**WHAT THIS TASK INVOLVES**: What you write must match exactly the lines from the one with "d'époque. Couverture J.T" through the last line of the material below.

**SOURCE DATA**:

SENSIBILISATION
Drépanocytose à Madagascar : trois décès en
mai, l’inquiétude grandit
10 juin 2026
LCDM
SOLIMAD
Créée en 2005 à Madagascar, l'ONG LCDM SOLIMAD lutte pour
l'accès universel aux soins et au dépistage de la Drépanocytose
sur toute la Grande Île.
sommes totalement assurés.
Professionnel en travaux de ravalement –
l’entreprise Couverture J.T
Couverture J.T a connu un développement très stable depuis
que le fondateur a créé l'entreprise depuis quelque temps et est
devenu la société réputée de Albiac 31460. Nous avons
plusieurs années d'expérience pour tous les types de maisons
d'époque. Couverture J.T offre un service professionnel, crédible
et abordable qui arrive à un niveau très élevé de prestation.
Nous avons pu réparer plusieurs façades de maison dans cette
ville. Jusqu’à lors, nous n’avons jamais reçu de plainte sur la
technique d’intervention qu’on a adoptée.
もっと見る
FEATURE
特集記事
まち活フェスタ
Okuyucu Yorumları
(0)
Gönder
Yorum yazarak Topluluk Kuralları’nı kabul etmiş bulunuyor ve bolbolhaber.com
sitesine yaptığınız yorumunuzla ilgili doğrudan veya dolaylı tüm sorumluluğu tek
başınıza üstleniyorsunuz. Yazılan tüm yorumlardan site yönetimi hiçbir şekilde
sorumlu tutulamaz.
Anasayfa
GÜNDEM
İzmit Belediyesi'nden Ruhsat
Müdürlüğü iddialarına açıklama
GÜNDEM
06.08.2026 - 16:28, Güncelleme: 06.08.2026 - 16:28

**ANSWER**:
d'époque. Couverture J.T offre un service professionnel, crédible
et abordable qui arrive à un niveau très élevé de prestation.
Nous avons pu réparer plusieurs façades de maison dans cette
ville. Jusqu’à lors, nous n’avons jamais reçu de plainte sur la
technique d’intervention qu’on a adoptée.
もっと見る
FEATURE
特集記事
まち活フェスタ
Okuyucu Yorumları
(0)
Gönder
Yorum yazarak Topluluk Kuralları’nı kabul etmiş bulunuyor ve bolbolhaber.com
sitesine yaptığınız yorumunuzla ilgili doğrudan veya dolaylı tüm sorumluluğu tek
başınıza üstleniyorsunuz. Yazılan tüm yorumlardan site yönetimi hiçbir şekilde
sorumlu tutulamaz.
Anasayfa
GÜNDEM
İzmit Belediyesi'nden Ruhsat
Müdürlüğü iddialarına açıklama
GÜNDEM
06.08.2026 - 16:28, Güncelleme: 06.08.2026 - 16:28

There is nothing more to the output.